Cleary Gottlieb Steen & Hamilton LLP – New York Office

G. Mitu Gulati

Duke University School of Law

July 15, 2015

Abstract:

If Greece’s debt is unsustainable, and most observers (including the IMF) seem to think it is, the country’s only source of funding will continue to be official sector bailout loans. Languishing for a decade or more as a ward of the official sector is undesirable from all perspectives. The Greeks bridle under what they see as foreign imposed austerity; the taxpayers who fund the official sector loans to Greece balk at the prospect of shoveling good money after bad. The question then is how to facilitate Greece’s ability to tap the private capital markets at tolerable interest rates. The IMF’s answer? Write off a significant portion of the official European loans to Greece or, at the very least, stretch out the grace and repayment periods of those loans until the Crack of Doom. There may be an alternative — persuading the official sector voluntarily to subordinate its credits, on a targeted basis, to new borrowings by Greece from the private markets. If the alternatives for the official sector are to lend the money itself (with the risk that the funds may never be recovered), or to write off their existing Greek loans now as a means of rendering the country presentable to the markets, subordination may be a more politically palatable option.
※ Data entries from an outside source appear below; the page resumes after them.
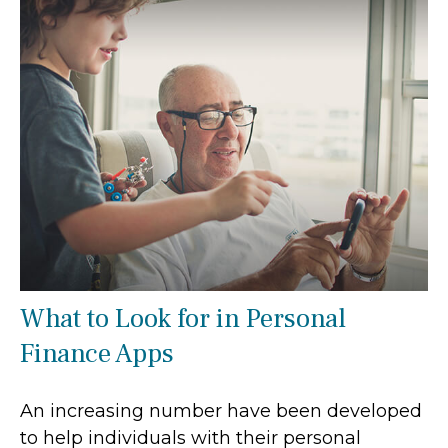
What to Look for in Personal
Finance Apps
An increasing number have been developed
to help individuals with their personal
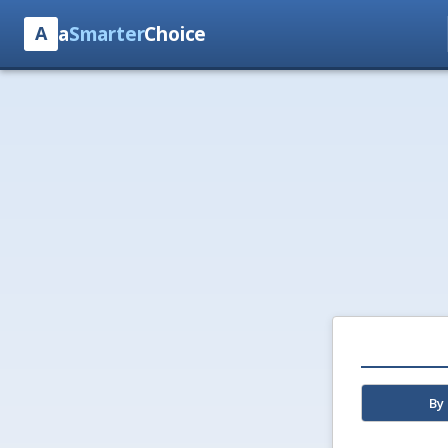
a
Smarter
Choice
A
By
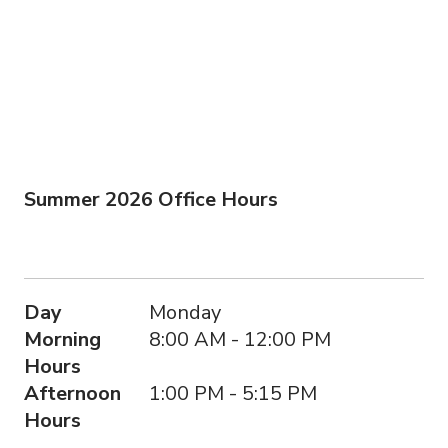
Summer 2026 Office Hours
Day
Morning Hours
Afternoon Hours
Day
Monday
Morning
8:00 AM - 12:00 PM
Hours
Afternoon
1:00 PM - 5:15 PM
Hours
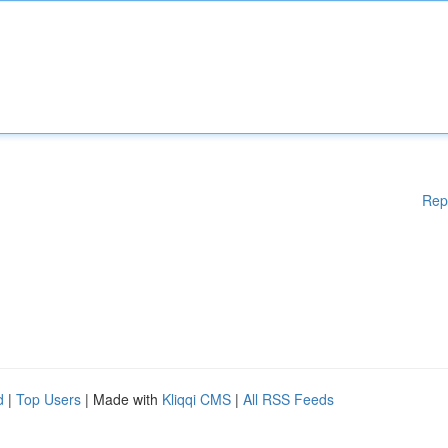
Rep
d
|
Top Users
| Made with
Kliqqi CMS
|
All RSS Feeds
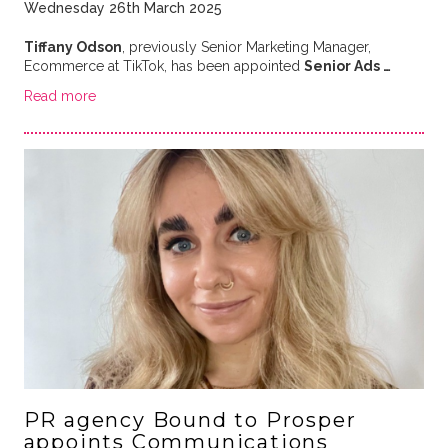
Wednesday 26th March 2025
Tiffany Odson
, previously Senior Marketing Manager,
Ecommerce at TikTok, has been appointed
Senior Ads …
Read more
PR agency Bound to Prosper
appoints Communications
Targeted Subordination Of Official Sector Debt – Introduction

Scenario One

Guy walks into his banker’s office, sits down and announces “You know, don’t you, that I haven’t a snowflake’s chance of repaying all the money I have borrowed from you over the years?”

“What,” gasps the banker in horror, “you came all the way down here to tell me that!”

“Not at all,” replies the customer calmly, “I came down here to discuss the terms of a new loan.”

Scenario Two

Greek guy walks into a negotiating room in Brussels . . .

* * * *

Financial wardship

As of this writing, Greece is commencing the negotiation of its third official sector bailout package in five years. The total amount already borrowed under these packages, excluding the financial assistance provided to the Greek banks by the European Central Bank, already approaches €246 billion. The latest program, if fully implemented, could add as much as another €86 billion. Greece faces the very real prospect of being the financial ward of its official sector sponsors (the European Union and the International Monetary Fund) for the whole of this decade.

Two things have changed over the last five years. First, Greece’s economy has contracted painfully as a result of the fiscal adjustment measures upon which continued official sector assistance has been conditioned. The social and political backlash in Greece is perfectly visible. Second, the sheer size of Greece’s public sector debt burden — now in excess of 176% of GDP — is widely recognized as unsustainable. Although the maturities of these loans have quietly been extended (for decades into the future) and the interest burden reduced substantially, even the IMF has recently called for further debt relief including a possible write-down of the nominal amount due to official sector lenders apart, naturally, from amounts due to the IMF itself. Discussing massive new loans while simultaneously asking for a write off of the old loans extended by the same group of creditors will test the skills of any debt negotiator.

Both Greece and its official sector sponsors should wish to end this financial wardship. For Greece, it is a matter of pride and a sense that the country is regaining some control of its financial destiny. For the official sector, pouring in additional money while openly discussing the forgiveness of a portion of the money-already-poured-in poses an obvious political problem. The question is how. Greece will certainly need to borrow. If that money does not come from official sector sources, it must come from the private sector. But commercial lenders will be leery of extending new credit to Greece for so long as the risk of a Greek exit from the Eurozone is present. Private creditors will also naturally worry about lending new money to a country carrying a colossal and unsustainable stock of existing debt.

Last spring, when Grexit fears temporarily subsided, Greece was able to borrow in the international bond markets at an annual interest rate of less than 5%. The market’s logic was that by virtue of the maturity extension of the official sector loans coupled with very low interest rates on those credits, the official sector had structurally subordinated itself to any new private sector lending that matured before the official sector credits started to fall due. The buyers of these new bonds had apparently persuaded themselves that the official sector either could not, or would not, accelerate its loans and thus become an unexpected competitor for scarce Greek financial resources in the interim.1 The trick in the future will be to make a country with a debt to GDP ratio in excess of 176% presentable to the markets without inflicting an immediate, and politically unpalatable, nominal haircut on that debt stock.